(Dataset entries)

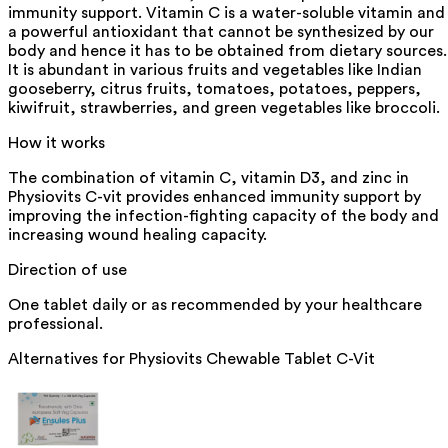
immunity support. Vitamin C is a water-soluble vitamin and
a powerful antioxidant that cannot be synthesized by our
body and hence it has to be obtained from dietary sources.
It is abundant in various fruits and vegetables like Indian
gooseberry, citrus fruits, tomatoes, potatoes, peppers,
kiwifruit, strawberries, and green vegetables like broccoli.
How it works
The combination of vitamin C, vitamin D3, and zinc in
Physiovits C-vit provides enhanced immunity support by
improving the infection-fighting capacity of the body and
increasing wound healing capacity.
Direction of use
One tablet daily or as recommended by your healthcare
professional.
Alternatives for
Physiovits Chewable Tablet C-Vit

• **WORK TASK**
Your answer must be the line holding "The combination of" and every later line of the entries above, written out exactly, and nothing else.

• **RESULT FOR THIS EXERCISE**
The combination of vitamin C, vitamin D3, and zinc in
Physiovits C-vit provides enhanced immunity support by
improving the infection-fighting capacity of the body and
increasing wound healing capacity.
Direction of use
One tablet daily or as recommended by your healthcare
professional.
Alternatives for
Physiovits Chewable Tablet C-Vit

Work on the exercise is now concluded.